- [Instructions to follow]: Your reply should be a faithful copy of the records below, free of pictures.

- [Exercise material]:
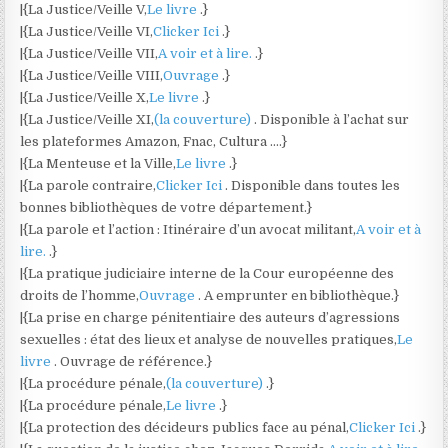
|{La Justice/Veille V,
Le livre
.}
|{La Justice/Veille VI,
Clicker Ici
.}
|{La Justice/Veille VII,
A voir et à lire.
.}
|{La Justice/Veille VIII,
Ouvrage
.}
|{La Justice/Veille X,
Le livre
.}
|{La Justice/Veille XI,
(la couverture)
. Disponible à l’achat sur
les plateformes Amazon, Fnac, Cultura ….}
|{La Menteuse et la Ville,
Le livre
.}
|{La parole contraire,
Clicker Ici
. Disponible dans toutes les
bonnes bibliothèques de votre département.}
|{La parole et l’action : Itinéraire d’un avocat militant,
A voir et à
lire.
.}
|{La pratique judiciaire interne de la Cour européenne des
droits de l’homme,
Ouvrage
. A emprunter en bibliothèque.}
|{La prise en charge pénitentiaire des auteurs d’agressions
sexuelles : état des lieux et analyse de nouvelles pratiques,
Le
livre
. Ouvrage de référence.}
|{La procédure pénale,
(la couverture)
.}
|{La procédure pénale,
Le livre
.}
|{La protection des décideurs publics face au pénal,
Clicker Ici
.}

- [Expected output]:
|{La Justice/Veille V,
Le livre
.}
|{La Justice/Veille VI,
Clicker Ici
.}
|{La Justice/Veille VII,
A voir et à lire.
.}
|{La Justice/Veille VIII,
Ouvrage
.}
|{La Justice/Veille X,
Le livre
.}
|{La Justice/Veille XI,
(la couverture)
. Disponible à l’achat sur
les plateformes Amazon, Fnac, Cultura ….}
|{La Menteuse et la Ville,
Le livre
.}
|{La parole contraire,
Clicker Ici
. Disponible dans toutes les
bonnes bibliothèques de votre département.}
|{La parole et l’action : Itinéraire d’un avocat militant,
A voir et à
lire.
.}
|{La pratique judiciaire interne de la Cour européenne des
droits de l’homme,
Ouvrage
. A emprunter en bibliothèque.}
|{La prise en charge pénitentiaire des auteurs d’agressions
sexuelles : état des lieux et analyse de nouvelles pratiques,
Le
livre
. Ouvrage de référence.}
|{La procédure pénale,
(la couverture)
.}
|{La procédure pénale,
Le livre
.}
|{La protection des décideurs publics face au pénal,
Clicker Ici
.}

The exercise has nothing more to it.